Must I use UNICODE in my code?

RobertWebb · Post by **RobertWebb** » Sat Nov 11, 2017 4:10 am

As I understand it wxWidgets supports both wide-char and narrow-char versions of functions (2-byte and 1-byte chars).

I thought this meant that my code could be either, but it doesn't seem to be the case.

I am porting old code which heavily relies on single-byte chars, but even when I compile with "General->Character Set" set to "Use Multi-Byte Character Set" (Visual Studio 2015), TCHAR is still defined as a wide char, breaking lots of my code.

Some of the code will only break at runtime too, making it hard to track down reliably, eg:

Code: Select all

wxString str;
char name[80] = "Bob";
str.Printf("%s", name);

Is it possible for my code to be compiled so that single-byte chars is the standard, and work in examples like above?

By the way, I notice the docs say that wxPrintf() can handle char* arguments, but it doesn't seem to be the case. Using it above also crashes.

From http://docs.wxwidgets.org/3.1/classwx_string.html:

wxPrintf() replaces both printf() and wprintf() and accepts wxString objects, results of c_str() calls but also char* and wchar_t* strings directly

PB · Post by PB » Sat Nov 11, 2017 7:15 am

RobertWebb wrote:As I understand it wxWidgets supports both wide-char and narrow-char versions of functions (2-byte and 1-byte chars).

wxWidgets supports Unicode and ANSI builds but yolu have to choose one. The size of the char in the Unicode builds depends on the platform, e.g. Windows has 2 bytes per character, Unix has 4 - this is based on the C++ standard implementation (sizeof(wchar_t)). Then there is a UTF-8 build but that one should not concern you...

RobertWebb wrote: I am porting old code which heavily relies on single-byte chars, but even when I compile with "General->Character Set" set to "Use Multi-Byte Character Set" (Visual Studio 2015), TCHAR is still defined as a wide char, breaking lots of my code.

MBCS is not Unicode, if you want to use Unicode, you need to select "Use Unicode character set"

RobertWebb wrote: Some of the code will only break at runtime too, making it hard to track down reliably, eg:
Code: Select all
wxString str;
char name[80] = "Bob";
str.Printf("%s", name);

Such code normally works.
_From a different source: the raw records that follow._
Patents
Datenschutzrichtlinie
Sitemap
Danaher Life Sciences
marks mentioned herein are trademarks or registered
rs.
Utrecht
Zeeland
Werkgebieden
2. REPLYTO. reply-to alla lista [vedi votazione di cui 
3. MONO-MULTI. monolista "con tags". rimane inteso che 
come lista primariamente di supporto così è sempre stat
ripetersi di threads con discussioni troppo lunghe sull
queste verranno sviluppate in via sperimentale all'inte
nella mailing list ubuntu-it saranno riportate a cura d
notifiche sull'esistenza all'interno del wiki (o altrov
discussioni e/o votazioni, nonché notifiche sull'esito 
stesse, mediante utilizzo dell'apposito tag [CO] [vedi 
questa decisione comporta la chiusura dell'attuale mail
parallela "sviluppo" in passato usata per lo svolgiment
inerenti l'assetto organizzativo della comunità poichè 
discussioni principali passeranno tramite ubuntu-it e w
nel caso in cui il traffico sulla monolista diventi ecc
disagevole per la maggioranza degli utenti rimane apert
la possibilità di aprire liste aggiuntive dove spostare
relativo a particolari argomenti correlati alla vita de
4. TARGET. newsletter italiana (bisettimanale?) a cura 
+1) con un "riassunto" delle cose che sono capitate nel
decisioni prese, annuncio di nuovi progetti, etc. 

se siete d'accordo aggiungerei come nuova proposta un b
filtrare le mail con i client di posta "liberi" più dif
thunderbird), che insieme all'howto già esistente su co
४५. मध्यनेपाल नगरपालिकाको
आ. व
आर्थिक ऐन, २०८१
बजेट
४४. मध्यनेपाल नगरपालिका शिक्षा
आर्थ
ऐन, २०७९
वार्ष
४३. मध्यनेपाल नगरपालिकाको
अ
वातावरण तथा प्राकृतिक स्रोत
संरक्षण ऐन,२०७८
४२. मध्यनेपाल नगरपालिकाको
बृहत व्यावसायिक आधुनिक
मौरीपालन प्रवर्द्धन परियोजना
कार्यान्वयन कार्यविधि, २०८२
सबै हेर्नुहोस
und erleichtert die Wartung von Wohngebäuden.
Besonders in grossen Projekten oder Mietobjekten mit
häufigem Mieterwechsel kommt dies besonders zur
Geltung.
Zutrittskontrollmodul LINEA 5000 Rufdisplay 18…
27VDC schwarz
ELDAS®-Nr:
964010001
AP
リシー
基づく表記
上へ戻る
Must be because of the wrong build.

RobertWebb wrote:Is it possible for my code to be compiled so that single-byte chars is the standard, and work in examples like above?

Yes, see the answers aboove.

RobertWebb · Post by **RobertWebb** » Sat Nov 11, 2017 8:26 am

PB wrote:
RobertWebb wrote:As I understand it wxWidgets supports both wide-char and narrow-char versions of functions (2-byte and 1-byte chars).
wxWidgets supports Unicode and ANSI builds but you have to choose one. The size of the char in the Unicode builds depends on the platform, e.g. Windows has 2 bytes per character, Unix has 4 - this is based on the C++ standard implementation (sizeof(wchar_t)). Then there is a UTF-8 build but that one should not concern you...

Actually a UTF-8 build is exactly what I want, because it means 1-byte chars and is best for i18n.

What you say "choose one", do you mean when building wxWidgets itself, or just projects using it? From what I can tell now wxWidgets itself is now ALWAYS built with Unicode (as of version 3.0), and I think that's the problem. It means TCHAR is always 2 bytes, regardless of my own project settings. So any old code that isn't compatible with wide chars breaks.

From setup.h:

Code: Select all

// These settings are obsolete: the library is always built in Unicode mode
// now
...
// wxUSE_WCHAR_T is required by wxWidgets now, don't change.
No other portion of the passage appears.